(BRIEF): A word-for-word restatement of all the records is the required answer.

(ENTRIES SHOWN):
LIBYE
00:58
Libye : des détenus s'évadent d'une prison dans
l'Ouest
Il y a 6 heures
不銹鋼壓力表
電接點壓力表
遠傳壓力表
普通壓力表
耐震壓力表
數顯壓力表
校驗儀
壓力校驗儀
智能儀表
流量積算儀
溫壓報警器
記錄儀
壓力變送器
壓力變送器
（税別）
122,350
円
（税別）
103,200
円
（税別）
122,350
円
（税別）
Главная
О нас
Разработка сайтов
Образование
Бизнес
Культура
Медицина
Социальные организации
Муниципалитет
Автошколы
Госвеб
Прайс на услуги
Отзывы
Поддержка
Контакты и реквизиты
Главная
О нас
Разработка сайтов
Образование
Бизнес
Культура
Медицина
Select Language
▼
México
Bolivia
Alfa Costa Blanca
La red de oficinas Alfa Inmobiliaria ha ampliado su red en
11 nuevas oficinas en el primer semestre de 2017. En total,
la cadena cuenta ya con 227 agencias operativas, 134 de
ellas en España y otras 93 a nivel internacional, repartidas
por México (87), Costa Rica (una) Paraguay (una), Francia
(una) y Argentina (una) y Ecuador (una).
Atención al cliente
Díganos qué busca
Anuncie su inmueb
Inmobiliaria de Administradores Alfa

(EXERCISE SOLUTION):
LIBYE
00:58
Libye : des détenus s'évadent d'une prison dans
l'Ouest
Il y a 6 heures
不銹鋼壓力表
電接點壓力表
遠傳壓力表
普通壓力表
耐震壓力表
數顯壓力表
校驗儀
壓力校驗儀
智能儀表
流量積算儀
溫壓報警器
記錄儀
壓力變送器
壓力變送器
（税別）
122,350
円
（税別）
103,200
円
（税別）
122,350
円
（税別）
Главная
О нас
Разработка сайтов
Образование
Бизнес
Культура
Медицина
Социальные организации
Муниципалитет
Автошколы
Госвеб
Прайс на услуги
Отзывы
Поддержка
Контакты и реквизиты
Главная
О нас
Разработка сайтов
Образование
Бизнес
Культура
Медицина
Select Language
▼
México
Bolivia
Alfa Costa Blanca
La red de oficinas Alfa Inmobiliaria ha ampliado su red en
11 nuevas oficinas en el primer semestre de 2017. En total,
la cadena cuenta ya con 227 agencias operativas, 134 de
ellas en España y otras 93 a nivel internacional, repartidas
por México (87), Costa Rica (una) Paraguay (una), Francia
(una) y Argentina (una) y Ecuador (una).
Atención al cliente
Díganos qué busca
Anuncie su inmueb
Inmobiliaria de Administradores Alfa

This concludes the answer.